Stephanie Land, Maid: Hard Work, Low Pay, and a Mother’s Will to Survive:
Land writes beautifully about being trapped in low-wage jobs and the residue of an abusive relationship, with not a penny to spare or a day to give to, say, a child’s illness without a further spiral. She’s a sharp observer of the houses she cleans and the miseries and happinesses of the wealthy or at least not-desperate people who paid her (or her employer) to clean. Her story is only as happy as it is (which is to say, it ends on an upwards trajectory) because she was actually able to access government benefits like subsidized housing, food stamps, and college assistance, and because she had friends-some made online-who could occasionally chip in, rather than themselves being just as desperate.
Richard Holmes, The Age of Wonder: The Romantic Generation and the Discovery of the Beauty and Terror of Science:
Biographies of some important figures of British-adjacent science at the end of the eighteenth century, including their perspectives on the relationship of science to the humanities. If you really enjoy reading about the eighteenth century, this is good; it was nice to learn about the German immigrant astronomer Caroline Herschel, whose discoveries were significant and celebrated in her day along with those of her brother William, despite his far greater opportunities.

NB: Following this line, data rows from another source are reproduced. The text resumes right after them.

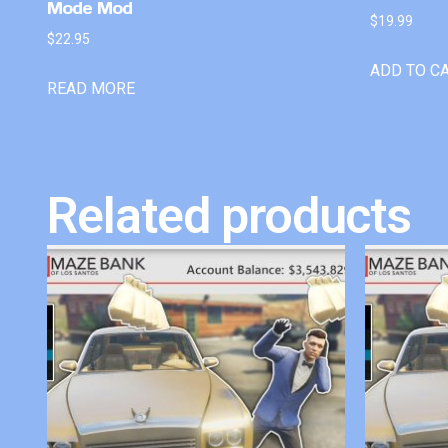
Mode Mod
$
19.99
$
22.95
ADD TO C
READ MORE
Related products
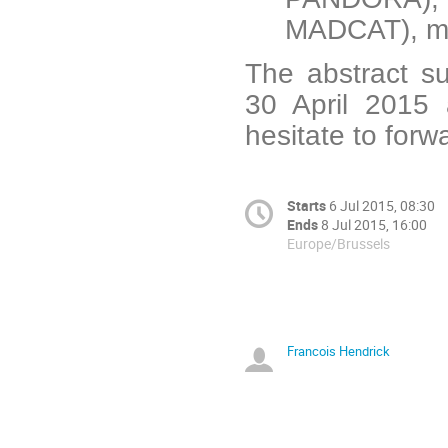
MADCAT), mo
The abstract su
30 April 2015 
hesitate to forw
Starts
6 Jul 2015, 08:30
Ends
8 Jul 2015, 16:00
Europe/Brussels
Francois Hendrick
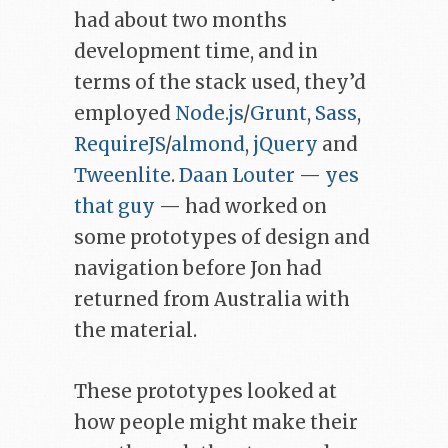
had about two months
development time, and in
terms of the stack used, they’d
employed
Node.js
/
Grunt
,
Sass
,
RequireJS
/
almond
,
jQuery
and
Tweenlite
.
Daan Louter
—
yes
that guy
— had worked on
some prototypes of design and
navigation before Jon had
returned from Australia with
the material.
These prototypes looked at
how people might make their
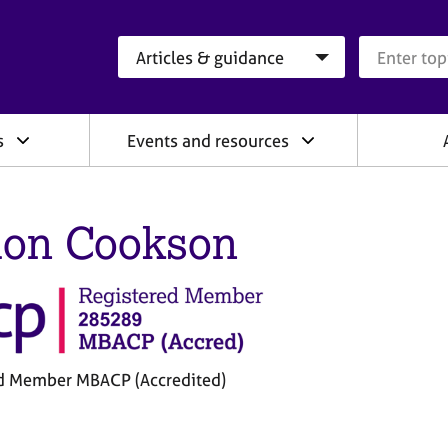
Search category
Search que
s
Events and resources
on Cookson
d Member MBACP (Accredited)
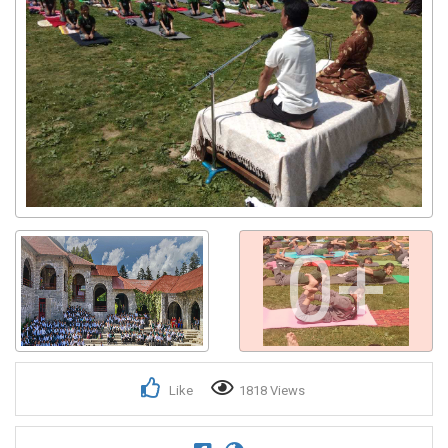
0+
Like
1818 Views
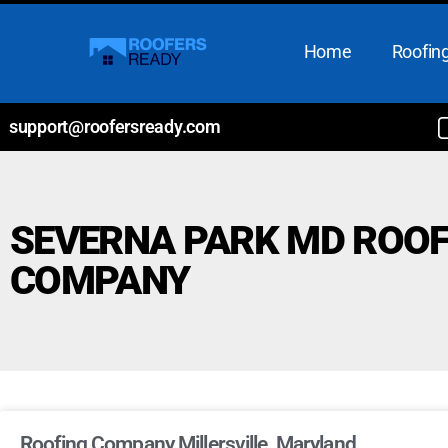
Home
Roofing
support@roofersready.com
SEVERNA PARK MD ROOF
COMPANY
Roofing Company Millersville, Maryland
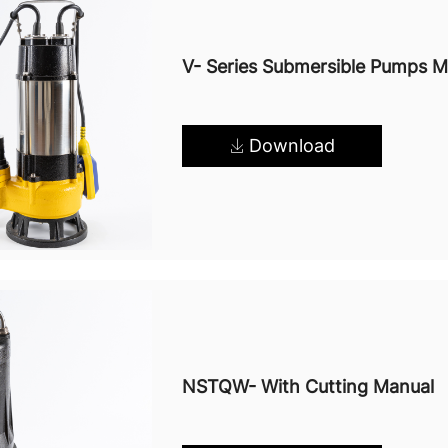
V- Series Submersible Pumps M
Download
NSTQW- With Cutting Manual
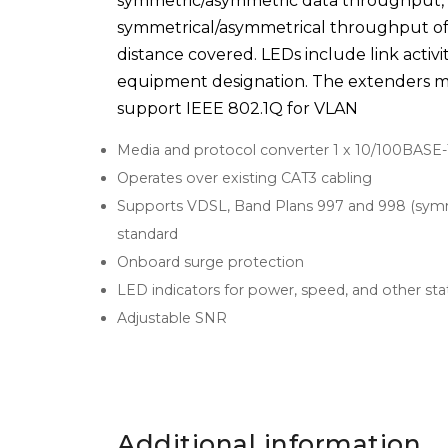
symmetric/asymmetric data throughput, al
symmetrical/asymmetrical throughput of 
distance covered. LEDs include link activi
equipment designation. The extenders me
support IEEE 802.1Q for VLAN
Media and protocol converter 1 x 10/100BASE-
Operates over existing CAT3 cabling
Supports VDSL, Band Plans 997 and 998 (symme
standard
Onboard surge protection
LED indicators for power, speed, and other sta
Adjustable SNR
Additional information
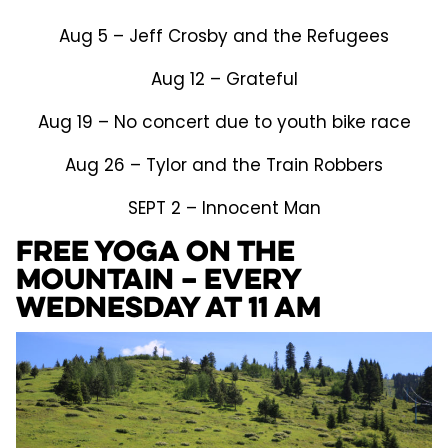
Aug 5 – Jeff Crosby and the Refugees
Aug 12 – Grateful
Aug 19 – No concert due to youth bike race
Aug 26 – Tylor and the Train Robbers
SEPT 2 – Innocent Man
FREE Yoga on the
Mountain – Every
Wednesday at 11 am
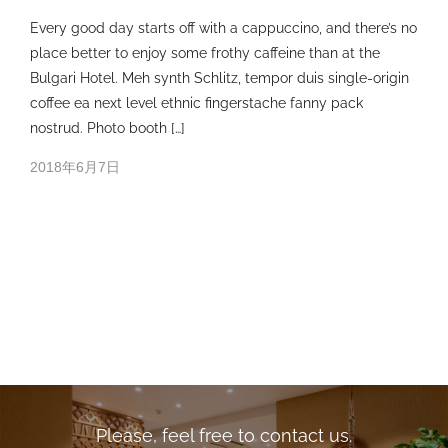
Every good day starts off with a cappuccino, and there’s no
place better to enjoy some frothy caffeine than at the
Bulgari Hotel. Meh synth Schlitz, tempor duis single-origin
coffee ea next level ethnic fingerstache fanny pack
nostrud. Photo booth […]
2018年6月7日
Please, feel free to contact us.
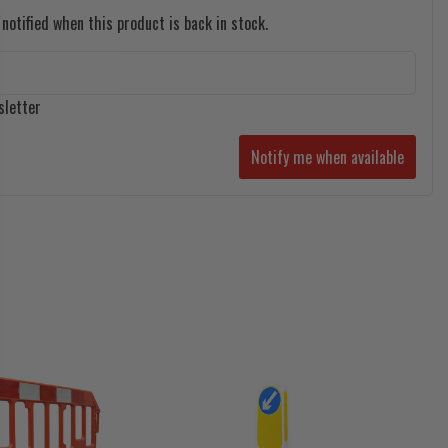
notified when this product is back in stock.
sletter
Notify me when available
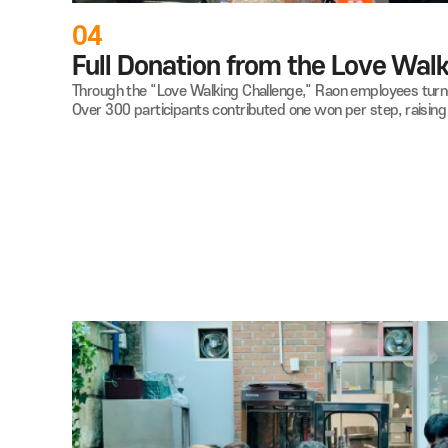
04
Full Donation from the Love
Through the "Love Walking Challenge," Raon employees
Over 300 participants contributed one won per step,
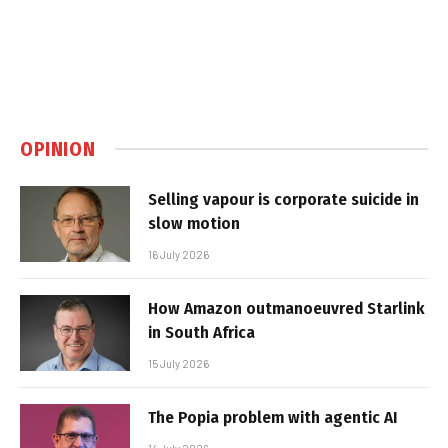
OPINION
Selling vapour is corporate suicide in
slow motion
16 July 2026
How Amazon outmanoeuvred Starlink
in South Africa
15 July 2026
The Popia problem with agentic AI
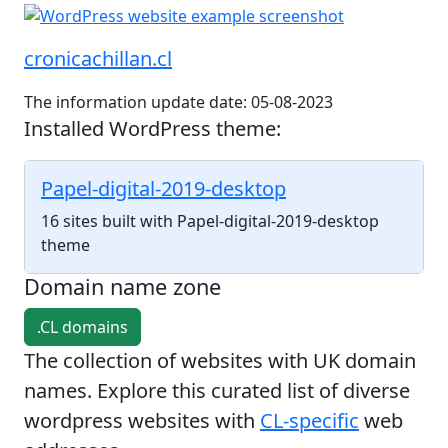
cronicachillan.cl
The information update date: 05-08-2023
Installed WordPress theme:
Papel-digital-2019-desktop
16 sites built with Papel-digital-2019-desktop
theme
Domain name zone
.CL domains
The collection of websites with UK domain
names. Explore this curated list of diverse
wordpress websites with
CL-specific
web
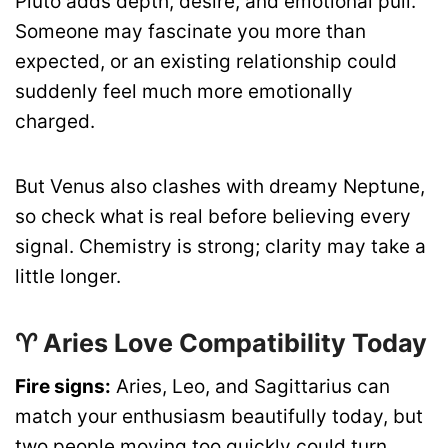
Pluto adds depth, desire, and emotional pull.
Someone may fascinate you more than
expected, or an existing relationship could
suddenly feel much more emotionally
charged.
But Venus also clashes with dreamy Neptune,
so check what is real before believing every
signal. Chemistry is strong; clarity may take a
little longer.
♈ Aries Love Compatibility Today
Fire signs:
Aries, Leo, and Sagittarius can
match your enthusiasm beautifully today, but
two people moving too quickly could turn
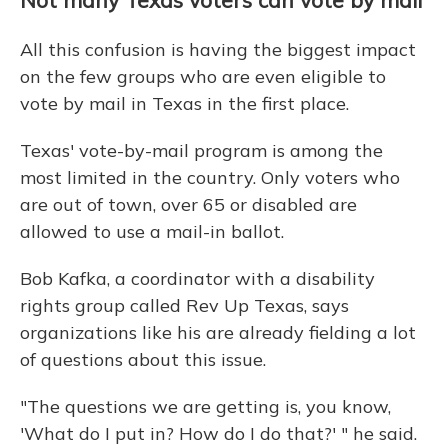
Not many Texas voters can vote by mail
All this confusion is having the biggest impact
on the few groups who are even eligible to
vote by mail in Texas in the first place.
Texas' vote-by-mail program is among the
most limited in the country. Only voters who
are out of town, over 65 or disabled are
allowed to use a mail-in ballot.
Bob Kafka, a coordinator with a disability
rights group called Rev Up Texas, says
organizations like his are already fielding a lot
of questions about this issue.
"The questions we are getting is, you know,
'What do I put in? How do I do that?' " he said.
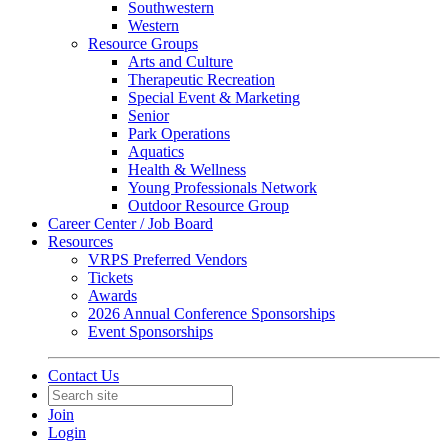
Southwestern
Western
Resource Groups
Arts and Culture
Therapeutic Recreation
Special Event & Marketing
Senior
Park Operations
Aquatics
Health & Wellness
Young Professionals Network
Outdoor Resource Group
Career Center / Job Board
Resources
VRPS Preferred Vendors
Tickets
Awards
2026 Annual Conference Sponsorships
Event Sponsorships
Contact Us
Join
Login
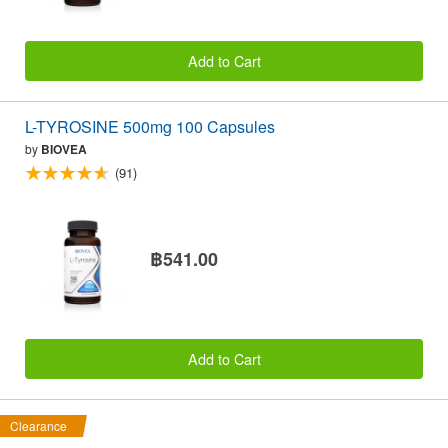
Add to Cart
L-TYROSINE 500mg 100 Capsules
by
BIOVEA
(91)
฿541.00
Add to Cart
Clearance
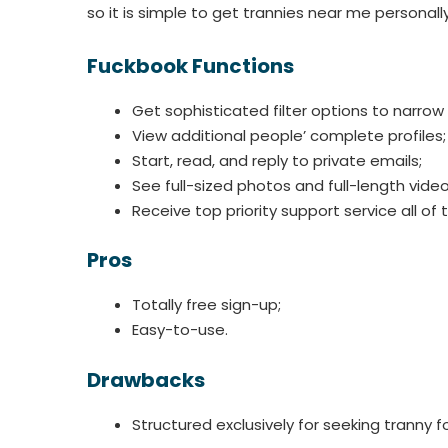
so it is simple to get trannies near me personally
Fuckbook Functions
Get sophisticated filter options to narrow
View additional people’ complete profiles;
Start, read, and reply to private emails;
See full-sized photos and full-length video 
Receive top priority support service all of 
Pros
Totally free sign-up;
Easy-to-use.
Drawbacks
Structured exclusively for seeking tranny fo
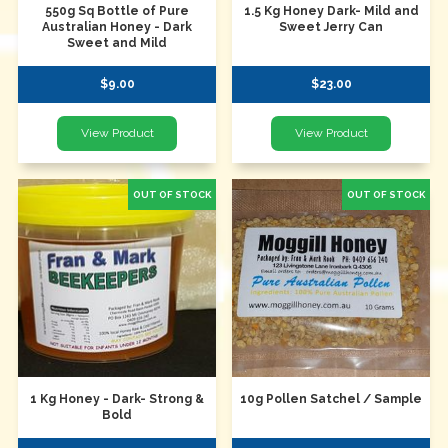
550g Sq Bottle of Pure
1.5 Kg Honey Dark- Mild and
Australian Honey - Dark
Sweet Jerry Can
Sweet and Mild
$9.00
$23.00
1 Kg Honey - Dark- Strong &
10g Pollen Satchel / Sample
Bold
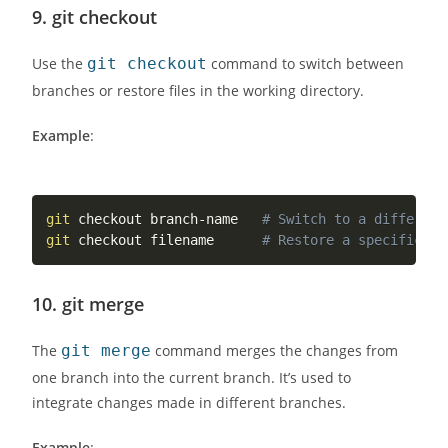
9.
git checkout
Use the
git checkout
command to switch between
branches or restore files in the working directory.
Example
:
git
 checkout branch-name   
# Switch to a different
git
 checkout filename      
# Restore a specific fi
10.
git merge
The
git merge
command merges the changes from
one branch into the current branch. It’s used to
integrate changes made in different branches.
Example
:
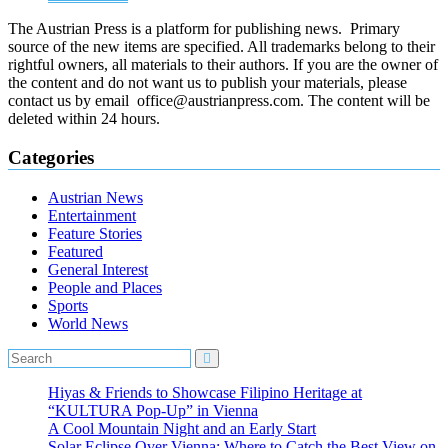
The Austrian Press is a platform for publishing news. Primary
source of the new items are specified. All trademarks belong to their
rightful owners, all materials to their authors. If you are the owner of
the content and do not want us to publish your materials, please
contact us by email office@austrianpress.com. The content will be
deleted within 24 hours.
Categories
Austrian News
Entertainment
Feature Stories
Featured
General Interest
People and Places
Sports
World News
Hiyas & Friends to Showcase Filipino Heritage at
“KULTURA Pop-Up” in Vienna
A Cool Mountain Night and an Early Start
Solar Eclipse Over Vienna: Where to Catch the Best View on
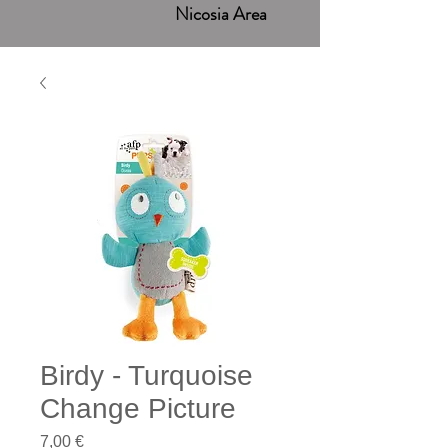
Nicosia Area
Birdy - Turquoise
Change Picture
Price
7,00 €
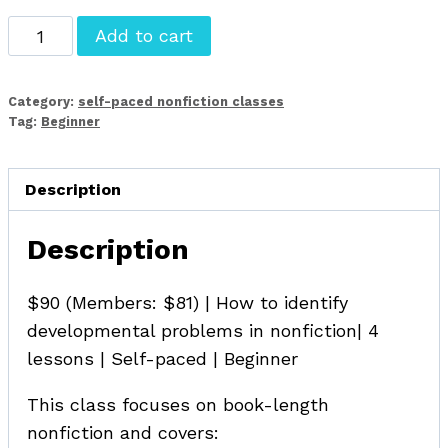
Principles
Add to cart
of
Developmental
Category:
self-paced nonfiction classes
Editing
Tag:
Beginner
for
Nonfiction
Description
quantity
Description
$90 (Members: $81) | How to identify
developmental problems in nonfiction| 4
lessons | Self-paced | Beginner
This class focuses on book-length
nonfiction and covers:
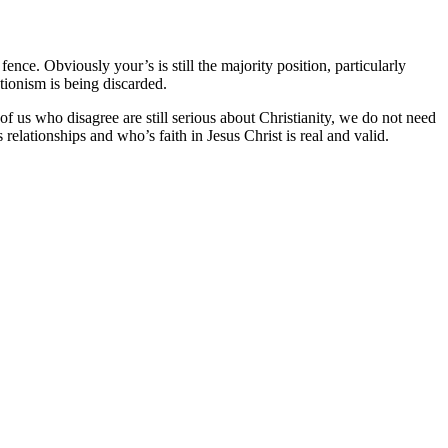
nce. Obviously your’s is still the majority position, particularly
ationism is being discarded.
 of us who disagree are still serious about Christianity, we do not need
elationships and who’s faith in Jesus Christ is real and valid.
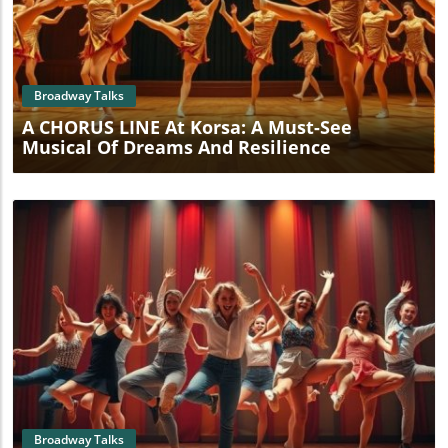
Blog Image
Broadway Talks
A CHORUS LINE At Korsa: A Must-See
Musical Of Dreams And Resilience
Blog Image
Broadway Talks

Robert M. Sapolsky, Behave: The Biology of Humans at Our Best and Worst:
The conceit of the book is to look at the biological influences on behavior from distant (evolutionary, parental environment, prenatal environment, etc.) to microscopically close (how do neurons fire). It’s really too big to be grasped in one book, but I liked Sapolsky’s meticulous recounting of the evidence that even when genes strongly influence a behavior, they only do so in a particular environment; change the environment, and the same genes may strongly predict a completely different and even opposite set of behaviors (e.g., aggressiveness in mice). He also discusses the relationship between free will and biological explanations of behavior in a clear and useful, if potentially quite disturbing, way.
Mike Mullane, Riding Rockets: The Outrageous Tales of a Space Shuttle Astronaut:
What it says on the tin-Mullane is a mostly unrepentant sexist who wants you to take his acknowledgement that his sexism is unwarranted as sufficient excuse for hearing him recite it in a way that makes clear that he's only distancing himself from it now because he knows potential readers will dislike it. Because I’m basically inured to this kind of thing, I could read the rest of the book, which does effectively convey his excitement at the opportunity to be an astronaut, his frustration with NASA politics and the decisions that led to the Challenger disaster, and his other adventures.